Why Build a Robotic Lamp?
For my Human-Computer Interaction course, I wanted to build something that felt genuinely alive. Not another chatbot on a screen, but a physical object that responds to you, moves with intent, and can hold a conversation.
Lumina started as a sketch on a whiteboard and became a fully functional robotic lamp with voice conversation (powered by Gemini 2.5), real-time hand tracking (MediaPipe), and an expressive OLED face.
The Hardware Stack
The brain of Lumina is an ESP32 microcontroller running custom firmware. I designed the PCB in KiCad, printed it, and hand-soldered every component.
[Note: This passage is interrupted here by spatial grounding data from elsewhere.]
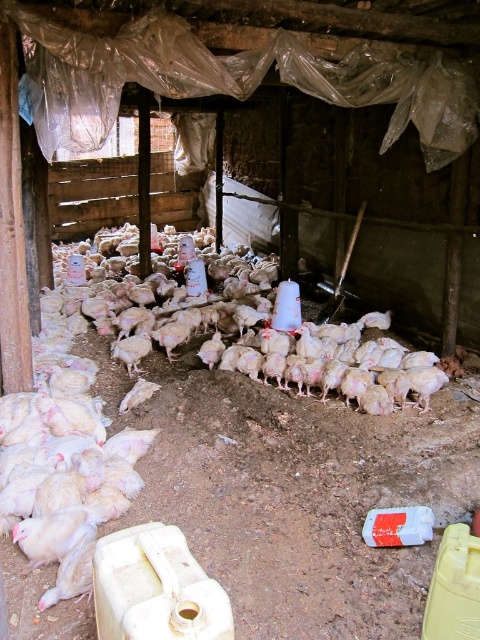 Question: Among these objects, which one is nearest to the camera?

Choices:
 (A) white feathered chicken at center
 (B) white matte chicken at center

Answer: (A)

Question: Can you confirm if white feathered chicken at center is wider than white matte chicken at center?

Choices:
 (A) yes
 (B) no

Answer: (B)

Question: Which point is farther to the camera?

Choices:
 (A) white feathered chicken at center
 (B) white matte chicken at center

Answer: (B)

Question: Can you confirm if white feathered chicken at center is positioned to the right of white matte chicken at center?

Choices:
 (A) yes
 (B) no

Answer: (B)

Question: Does white feathered chicken at center appear over white matte chicken at center?

Choices:
 (A) yes
 (B) no

Answer: (B) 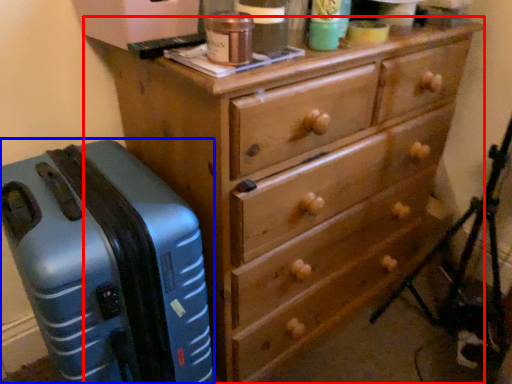 Question: Which object is closer to the camera taking this photo, chest of drawers (highlighted by a red box) or suitcase (highlighted by a blue box)?

Choices:
 (A) chest of drawers
 (B) suitcase

Answer: (B)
The mechanical design uses two servo motors for pan and tilt movement, giving the lamp a surprisingly expressive range of motion.
The trickiest part was getting smooth movement. Servos jitter if you feed them raw position data, so I implemented exponential smoothing on the ESP32 side. The result is fluid, natural-looking motion that tracks your hand in real-time.
Software Architecture
The software runs across three layers:
- ESP32 firmware (C++): Handles servo control, OLED display animations, and UDP packet reception
- Python host application: Runs MediaPipe hand tracking, Gemini voice conversation, and sends control packets to the ESP32
- UDP bridge: Lightweight protocol for sub-10ms latency between the host and microcontroller
I chose UDP over serial because it decouples the host from the hardware. The lamp connects over WiFi, which means the host application can run on any machine on the network.
Lessons Learned
- Hardware is unforgiving. A software bug costs you a restart. A soldering mistake costs you hours with a desoldering wick.
- Real-time systems need real constraints. MediaPipe runs at 30fps, but servo updates at 50Hz feel best. Managing these different timing requirements taught me about priority scheduling at a visceral level.
- The HCI insight: People anthropomorphize things that move. The moment Lumina tracked someone's hand for the first time, they started talking to it. Before we even added voice.
What's Next
I want to add persistent memory so Lumina remembers who it has talked to. The current conversation resets each session. I am also exploring adding a depth sensor for more precise spatial awareness.